BY TONY FARINA
Is former State Senator George Maziarz out of the woods nearly two years after he left office under the cloud of a federal investigation? While Maziarz left office denying he was being chased out, it appears the investigation into Maziarz’s campaign account is now in the hands of the State Attorney General’s office, and the probe is heating up.
When Maziarz announced in July, 2014 that he would not seek re-election in the 62nd District after 19 years, he said it had nothing to do with reports that federal investigators had expanded their probe into his campaign account.
The once-powerful state lawmaker, a political kingmaker in Niagara County and a leader in the Republican-controlled State Senate, told this newspaper at the time of his resignation that “I will be completely exonerated because I have done absolutely nothing wrong.”
It was reported back then that U. S. Attorney Preet Bharara of the Southern District, who has won convictions against top Albany political figures like former Assembly Speaker Sheldon Silver and former State Sen. Majority Leader Dean Skelos, was examining dozens of payments made to the family of Maziarz’s campaign treasurer as well as tens of thousands of dollars in unitemized checks that were made out to cash and never reported to the Board of Elections, fruits of the disbanded Moreland Commission that had been established to investigate political corruption.
But so far, no charges have been placed against Maziarz or any of his advisers or campaign aides, and King George appears to be thriving, joining the high-powered Albany lobbying firm of Patricia Lynch Associates last June, where he serves as president of the firm’s Western New York division, and still boasting a campaign fund of close to $800,000 even after paying thousands to his lawyers.
Former State Senator George Maziarz has consistently denied wrongdoing. After one investigation, the US Attorney did not charge him.
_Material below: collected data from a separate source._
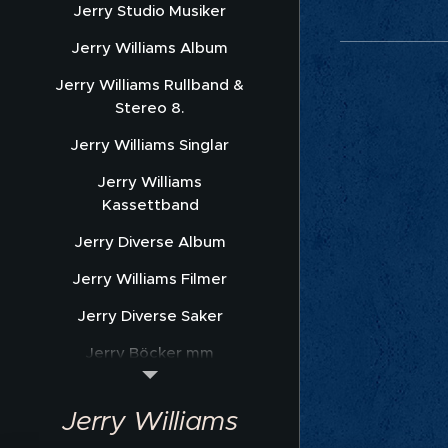
Jerry Studio Musiker
Jerry Williams Album
Jerry Williams Rullband &
Stereo 8.
Jerry Williams Singlar
Jerry Williams
Kassettband
Jerry Diverse Album
Jerry Williams Filmer
Jerry Diverse Saker
Jerry Böcker mm
Jerry Williams Nothäfte
Jerry Williams
Sonet Promofoto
Now sources say the State Attorney General is looking at his campaign funding.
While sources tell this newspaper that federal investigators may have made a decision not to pursue Maziarz, we have learned that the State Attorney General’s office is now turning its attention to the former lawmaker and has him squarely in their sights.
According to our sources, the Public Integrity Unit of State Atty. Gen. Eric Schneiderman’s office is now focusing its attention on Maziarz after completing its work on the Steve Pigeon case which resulted in a nine-count state indictment against the former Erie County Democratic chairman on bribery and extortion charges. Pigeon and former State Supreme Court Justice John Michalek were both charged, leading to Michalek’s resignation from the bench. Pigeon has denied guilt in that case and plans to fight it all the way.
As for Maziarz, sources tell us that the Public Integrity Unit is looking at funds from the Maziarz campaign account going to undisclosed recipients through third parties, possibly to keep the real recipients of that money from being identified in campaign filings.
In other words, a source tells this newspaper, investigators appear to be looking at whether Maziarz was able to steer many thousands of dollars from his campaign to undisclosed recipients through a third party. It could possibly lead to charges of false filings, according to legal sources.
As for Maziarz, he has hardly missed a beat since leaving office, working briefly as a grant consultant with Niagara Falls Memorial Medical Center ($2,000 to $3,000 a month) and also gaining appointment to the relatively obscure state Economic Development Power Allocation Board, an unpaid position. He is also seen as still wielding considerable political power in Niagara County from his long years of delivering patronage.
Maziarz and his lawyers have strongly denied any wrongdoing in the handling of campaign funds during his time in the State Senate and neither he nor any members of his staff have been charged with any crimes. But sources say the Attorney General’s office is now focusing on Maziarz even as he works as a high-paid lobbyist for the Lynch lobbying firm.
The latest reports could be nothing more than Schneiderman’s office looking to grab attention in the corruption-probe spotlight that so far has been dominated by U. S. Attorney Bharara. But only time will tell if this is just more saber-rattling by state prosecutors in the wake of charging Pigeon or something more, and whether it could mean King George–once a political ally of Steve Pigeon– will eventually be charged for actions involving his huge political campaign account.